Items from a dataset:
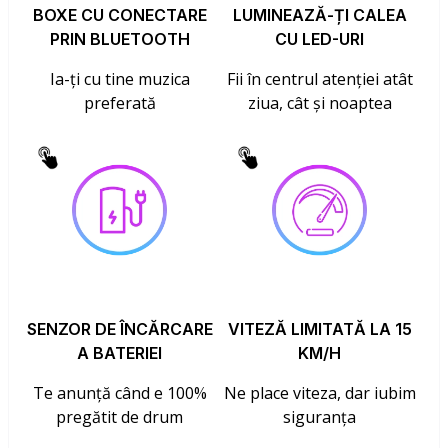
BOXE CU CONECTARE
LUMINEAZĂ-ȚI CALEA
PRIN BLUETOOTH
CU LED-URI
Ia-ți cu tine muzica
Fii în centrul atenției atât
preferată
ziua, cât și noaptea
SENZOR DE ÎNCĂRCARE
VITEZĂ LIMITATĂ LA 15
A BATERIEI
KM/H
Te anunță când e 100%
Ne place viteza, dar iubim
pregătit de drum
siguranța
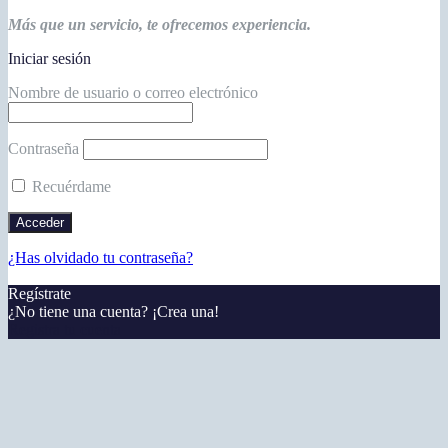
Más que un servicio, te ofrecemos experiencia.
Iniciar sesión
Nombre de usuario o correo electrónico
Contraseña
Recuérdame
¿Has olvidado tu contraseña?
Regístrate
¿No tiene una cuenta? ¡Crea una!
Registra tu cuenta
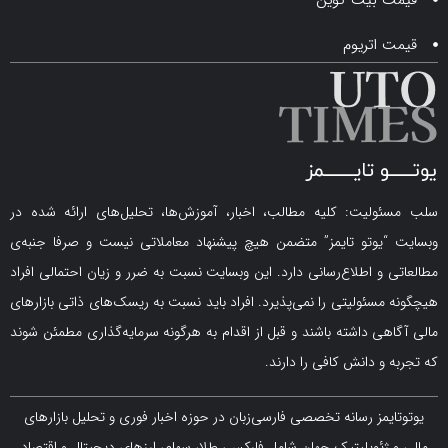
اتریوم
لیت: کلیه مطالب، اخبار، آموزش‌ها، تحلیل‌های ارائه شده در
یوتو تایمز” متضمن هیچ پیشنهاد معاملاتی نیست و صرفا جنبه‌ی
و اطلاع‌رسانی دارد. این وبسایت نسبت به ضرر و زیان احتمالی افراد
سئولیتی را نمی‌پذیرد. افراد باید نسبت به ریسک‌های ذاتی بازارهای
ی داشته باشند و قبل از اقدام به هرگونه سرمایه‌گذاری مطمئن شوند
 دانش کافی را دارند.
مز رسانه تخصصی فارسی‌زبان در حوزه اخبار فوری و تحلیل بازارهای
ژئوپلیتیک جهان شامل فارکس، طلا، سهام، ارزهای دیجیتال و اقتصاد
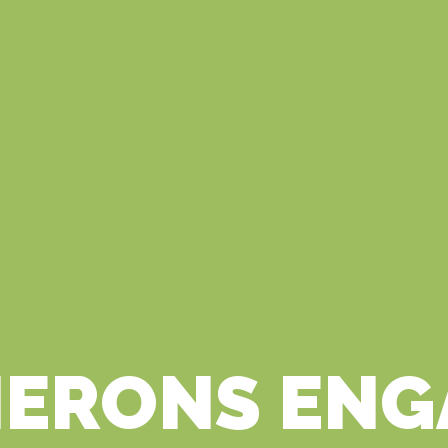
NERONS ENG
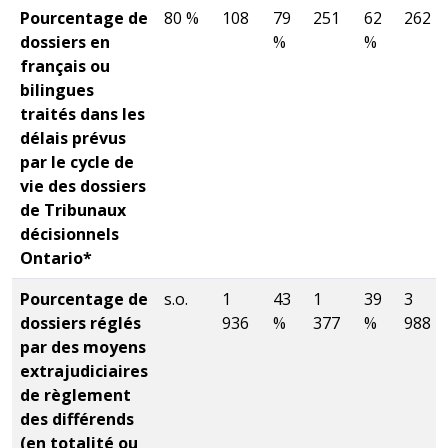
Pourcentage de
80 %
108
79
251
62
262
dossiers en
%
%
français ou
bilingues
traités dans les
délais prévus
par le cycle de
vie des dossiers
de Tribunaux
décisionnels
Ontario*
Pourcentage de
s.o.
1
43
1
39
3
dossiers réglés
936
%
377
%
988
par des moyens
extrajudiciaires
de règlement
des différends
(en totalité ou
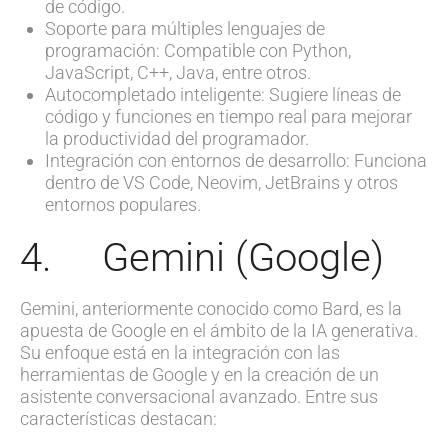
de código.
Soporte para múltiples lenguajes de
programación: Compatible con Python,
JavaScript, C++, Java, entre otros.
Autocompletado inteligente: Sugiere líneas de
código y funciones en tiempo real para mejorar
la productividad del programador.
Integración con entornos de desarrollo: Funciona
dentro de VS Code, Neovim, JetBrains y otros
entornos populares.
4. Gemini (Google)
Gemini, anteriormente conocido como Bard, es la
apuesta de Google en el ámbito de la IA generativa.
Su enfoque está en la integración con las
herramientas de Google y en la creación de un
asistente conversacional avanzado. Entre sus
características destacan:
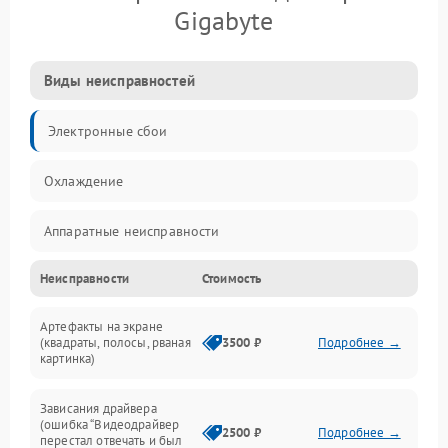
Gigabyte
Виды неисправностей
Электронные сбои
Охлаждение
Аппаратные неисправности
Неисправности
Стоимость
Перегрев и термопроблемы
Артефакты на экране
Видео
(квадраты, полосы, рваная
3500 ₽
Подробнее →
картинка)
Программные ошибки
Зависания драйвера
(ошибка “Видеодрайвер
Интерфейсные и коммуникационные проблемы
2500 ₽
Подробнее →
перестал отвечать и был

TASK DESCRIPTION:
Could you repeat, exactly, only the lines above starting at the one that has "VITEZĂ LIMITATĂ LA 15" and stopping after the one that has "دانش کافی را دارند.", without the pictures?

SOLUTION TO THIS EXERCISE:
VITEZĂ LIMITATĂ LA 15
A BATERIEI
KM/H
Te anunță când e 100%
Ne place viteza, dar iubim
pregătit de drum
siguranța
Más que un servicio, te ofrecemos experiencia.
Iniciar sesión
Nombre de usuario o correo electrónico
Contraseña
Recuérdame
¿Has olvidado tu contraseña?
Regístrate
¿No tiene una cuenta? ¡Crea una!
Registra tu cuenta
اتریوم
لیت: کلیه مطالب، اخبار، آموزش‌ها، تحلیل‌های ارائه شده در
یوتو تایمز” متضمن هیچ پیشنهاد معاملاتی نیست و صرفا جنبه‌ی
و اطلاع‌رسانی دارد. این وبسایت نسبت به ضرر و زیان احتمالی افراد
سئولیتی را نمی‌پذیرد. افراد باید نسبت به ریسک‌های ذاتی بازارهای
ی داشته باشند و قبل از اقدام به هرگونه سرمایه‌گذاری مطمئن شوند
 دانش کافی را دارند.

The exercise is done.